Anche se nata e cresciuta mediaticamente per la volontà mostrata nel 2013, cioè dieci anni fa, di volerne vendicare la mancata elezione al Quirinale, trafitto da almeno 105 franchi tiratori del Pd, la segretaria Elly Schlein non è riuscita a restare a Cesena, invitata dalla minoranza del partito raccoltasi attorno al presidente Stefano Bonaccini, per ascoltare anche il discorso più annunciato e più atteso: quello di Romano Prodi. L’ha apprezzato solo a distanza, non so francamente con quanta convinzione, ispirando forse la vignetta di Emilio Giannelli che oggi sulla prima pagina del Corriere della Sera propone la Schlein timorosa che “la corrente Bonaccini” finisca per investirla come “un tornado”.
Prodi nel suo intervento, affaticato dal caldo e dal dolore della recente perdita della moglie Flavia, si è limitato a chiedere alla Schlein l’ossimoro di un “radicalismo dolce”. E in politica estera ne ha addirittura condiviso la sofferenza, chiamiamola così, per i perduranti aiuti militari all’Ucraina aggredita dalla Russia di Putin dicendo che “ci comportiamo da vassalli con gli Stati Uniti”, mancando di una “capacità propositiva”, al pari del resto di una “Unione Europea sbandata”. Che tale evidentemente non era quando a guidarla era praticamente lui a Bruxelles come presidente della Commissione esecutiva, dal 1999 al 2004. Eppure al termine del raduno cesenatico egli è apparso “sorprendente” a Carlo Bertini, della Stampa, per il rifiuto di rispondere ai giornalisti che gli chiedevano un giudizio sulla “gestione Schlein”. “Un no comment accompagnato da una smorfia di fastidio per la domanda”, ha scritto Bertini attribuendo al professore forse troppo generosamente solo “la volontà di non farsi trascinare nelle beghe del partito”. Come se la decisione di correre a Cesena non avesse avuto alcun significato politico nelle condizioni in cui si trova il Pd dopo la vittoria congressuale della Schlein, gli abbandoni di esponenti di provenienza sia democristiana sia comunista e le sconfitte elettorali già accumulate, e ricordate da Bonaccini.

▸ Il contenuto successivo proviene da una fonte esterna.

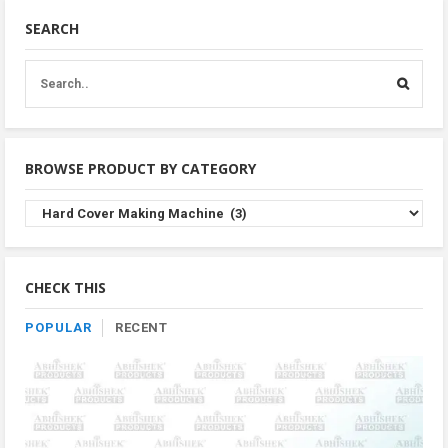
SEARCH
BROWSE PRODUCT BY CATEGORY
Browse
Product
By
Category
CHECK THIS
POPULAR
RECENT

Naturalmente è del tutto comprensibile, specie dopo il lutto familiare – ripeto – che lo ha anche fisicamente segnato, l’accoglienza da padre nobile del partito e da “ultimo vincitore” elettorale riservatagli a Cesena dai convenuti e da molti giornali. Comprensibile, ripeto, ma non per questo del tutto condivisibile. In primo luogo perché la nascita del Pd avvenne anche nel tentativo di interrompere l’esperienza di vaste coalizioni di cosiddetto centrosinistra, uliviste o d’altra denominazione, volute da Prodi e tutte condizionate dagli umori delle componenti più estreme. In secondo luogo perché, proprio a causa di quella condizione, Prodi dopo le due vittorie conseguite su Silvio Berlusconi, nel 1996 e nel 2006, non riuscì a restare più di due anni scarsi a Palazzo Chigi per governare su designazione degli elettori: la seconda volta trascinandosi appresso nella caduta anche le Camere, sciolte anticipatamente.